AST-n: A Fast Sampling Approach for Low-Dose CT Reconstruction using Diffusion Models

TL;DR

AST-n introduces an accelerated diffusion-based framework for low-dose CT reconstruction, significantly reducing inference time while maintaining high image quality, thus enhancing clinical applicability.

Contribution

The paper presents AST-n, a novel accelerated inference method for diffusion models that enables rapid low-dose CT image reconstruction with minimal quality loss.

Findings

AST-n achieves high PSNR and SSIM with only 25 steps.

Inference time is reduced from ~16 seconds to under 1 second per slice.

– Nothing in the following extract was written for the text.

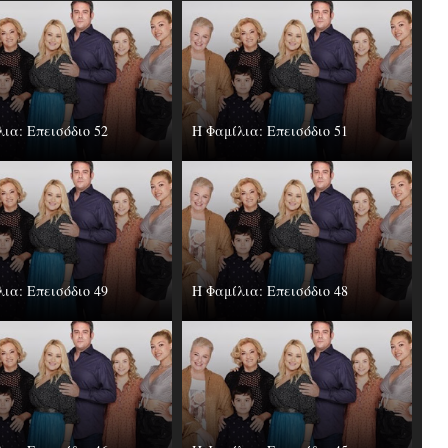
ια: Επεισόδιο 52
Η Φαμίλια: Επεισόδιο 51
ια: Επεισόδιο 49
Η Φαμίλια: Επεισόδιο 48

Conditioned models outperform unconditional sampling in image quality.

Abstract

Low-dose CT (LDCT) protocols reduce radiation exposure but increase image noise, compromising diagnostic confidence. Diffusion-based generative models have shown promise for LDCT denoising by learning image priors and performing iterative refinement. In this work, we introduce AST-n, an accelerated inference framework that initiates reverse diffusion from intermediate noise levels, and integrate high-order ODE solvers within conditioned models to further reduce sampling steps. We evaluate two acceleration paradigms--AST-n sampling and standard scheduling with high-order solvers -- on the Low Dose CT Grand Challenge dataset, covering head, abdominal, and chest scans at 10-25 % of standard dose. Conditioned models using only 25 steps (AST-25) achieve peak signal-to-noise ratio (PSNR) above 38 dB and structural similarity index (SSIM) above 0.95, closely matching standard baselines while cutting inference time from ~16 seg to under 1 seg per slice. Unconditional sampling suffers substantial quality loss, underscoring the necessity of conditioning. We also assess DDIM inversion, which yields marginal PSNR gains at the cost of doubling inference time, limiting its clinical practicality. Our results demonstrate that AST-n with high-order samplers enables rapid LDCT reconstruction without significant loss of image fidelity, advancing the feasibility of diffusion-based methods in clinical workflows.